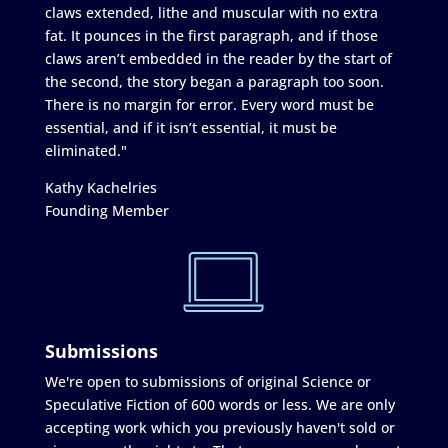
claws extended, lithe and muscular with no extra
fat. It pounces in the first paragraph, and if those
claws aren’t embedded in the reader by the start of
the second, the story began a paragraph too soon.
There is no margin for error. Every word must be
essential, and if it isn’t essential, it must be
eliminated."
Kathy Kachelries
Founding Member
Submissions
We're open to submissions of original Science or
Speculative Fiction of 600 words or less. We are only
accepting work which you previously haven't sold or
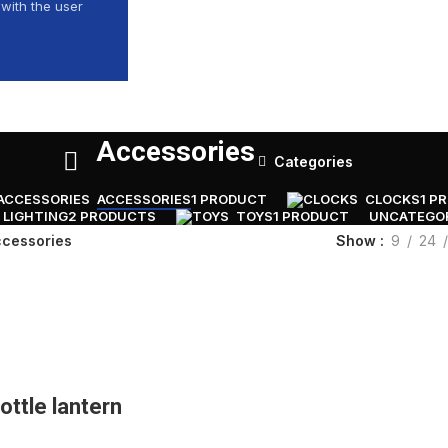
with the user
Accessories
Categories
ACCESSORIES
1 PRODUCT
CLOCKS
1 P
LIGHTING
2 PRODUCTS
TOYS
1 PRODUCT
UNCATEGO
Show
9
24
cessories
ottle lantern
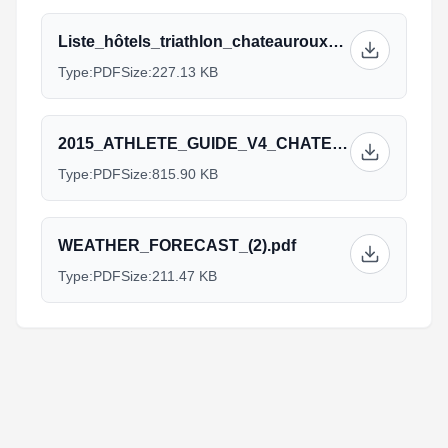
Liste_hôtels_triathlon_chateauroux_GB_(1)_1.pdf
Type:
PDF
Size:
227.13 KB
2015_ATHLETE_GUIDE_V4_CHATEAUROUX_1.pdf
Type:
PDF
Size:
815.90 KB
WEATHER_FORECAST_(2).pdf
Type:
PDF
Size:
211.47 KB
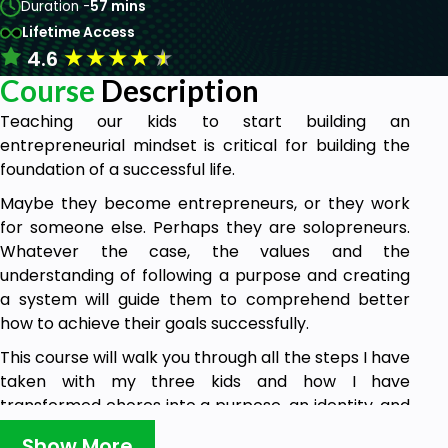
Duration -
57 mins
Lifetime Access
★
★
★
★
★
4.6
Course
Description
Teaching our kids to start building an
entrepreneurial mindset is critical for building the
foundation of a successful life.
Maybe they become entrepreneurs, or they work
for someone else. Perhaps they are solopreneurs.
Whatever the case, the values and the
understanding of following a purpose and creating
a system will guide them to comprehend better
how to achieve their goals successfully.
This course will walk you through all the steps I have
taken with my three kids and how I have
transformed chores into a purpose, an identity, and
fun activity by creating a business.
Show More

* * * * * * * * *

AIM OF THE TASK » Only one stretch of the listing is wanted: the lines starting at the one with "WEATHER_FORECAST_(2).pdf" and ending at the one with "how to achieve their goals successfully.", copied exactly and free of pictures.

EXERCISE RESPONSE »
WEATHER_FORECAST_(2).pdf
Type:
PDF
Size:
211.47 KB
Duration -
57 mins
Lifetime Access
★
★
★
★
★
4.6
Course
Description
Teaching our kids to start building an
entrepreneurial mindset is critical for building the
foundation of a successful life.
Maybe they become entrepreneurs, or they work
for someone else. Perhaps they are solopreneurs.
Whatever the case, the values and the
understanding of following a purpose and creating
a system will guide them to comprehend better
how to achieve their goals successfully.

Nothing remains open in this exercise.